The difference is that it takes much less time to run the program in Listing 11 when multiple feeds are passed on the command line, and when some of the data has already been cached.

Future Work

The current version of feedcache meets most of the requirements for CastSampler, but there is still room to improve it as a general purpose tool. It would be nice if it offered finer control over the length of time data stays in the cache, for example. And, although shove is a completely separate project, feedcache would be more reliable if shove‘s file storage were used file locking, to prevent corruption when two threads or processes write to the same part of the cache at the same time.

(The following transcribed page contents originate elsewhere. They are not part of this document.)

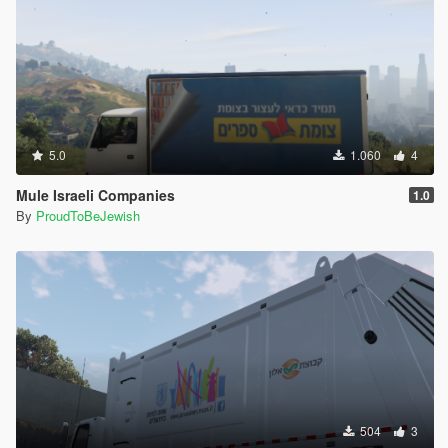
5.0
1.060
4
Mule Israeli Companies
1.0
By
ProudToBeJewish
504
3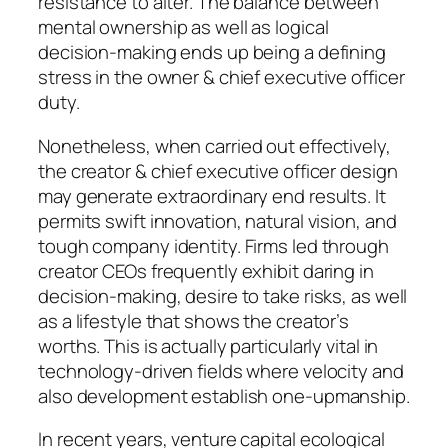
resistance to alter. The balance between
mental ownership as well as logical
decision-making ends up being a defining
stress in the owner & chief executive officer
duty.
Nonetheless, when carried out effectively,
the creator & chief executive officer design
may generate extraordinary end results. It
permits swift innovation, natural vision, and
tough company identity. Firms led through
creator CEOs frequently exhibit daring in
decision-making, desire to take risks, as well
as a lifestyle that shows the creator’s
worths. This is actually particularly vital in
technology-driven fields where velocity and
also development establish one-upmanship.
In recent years, venture capital ecological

Determining how long to hold the data in a cache can be a tricky problem. With web content such as RSS and Atom feeds, the web server may offer hints by including explicit expiration dates or caching instructions. HTTP headers such as Expires and Cache-Control can include details beyond the Last-Modified and ETag values already being handled by the Cache. If the server uses additional cache headers, feedparser saves the associated values in the FeedParserDict. To support the caching hints, feedcache would need to be enhanced to understand the rules for the Cache-Control header, and to save the expiration time as well as the time-to-live for each feed.

Supporting a separate time-to-live value for each feed would let feedcache use a different refresh throttle for different sites. Data from relatively infrequently updated feeds, such as Slashdot, would stay in the cache longer than data from more frequently updated feeds, such as a Twitter feed. Applications that use feedcache in a more traditional way would be able to adjust the update throttle for each feed separately to balance the freshness of the data in the cache and the load placed on the server.

Conclusions

Original sources of RSS and Atom feeds are being created all the time as new and existing applications expose data for syndication. With the development of mash-up tools such as Yahoo! Pipes and Google’s Mashup Editor, these feeds can be combined, filtered, and expanded in new and interesting ways, creating even more sources of data. I hope this article illustrates how building your own applications to read and manipulate syndication feeds in Python with tools like feedparser and feedcache is easy, even while including features that make your program cooperate with servers to manage load.

I would like to offer a special thanks to Mrs. PyMOTW for her help editing this article.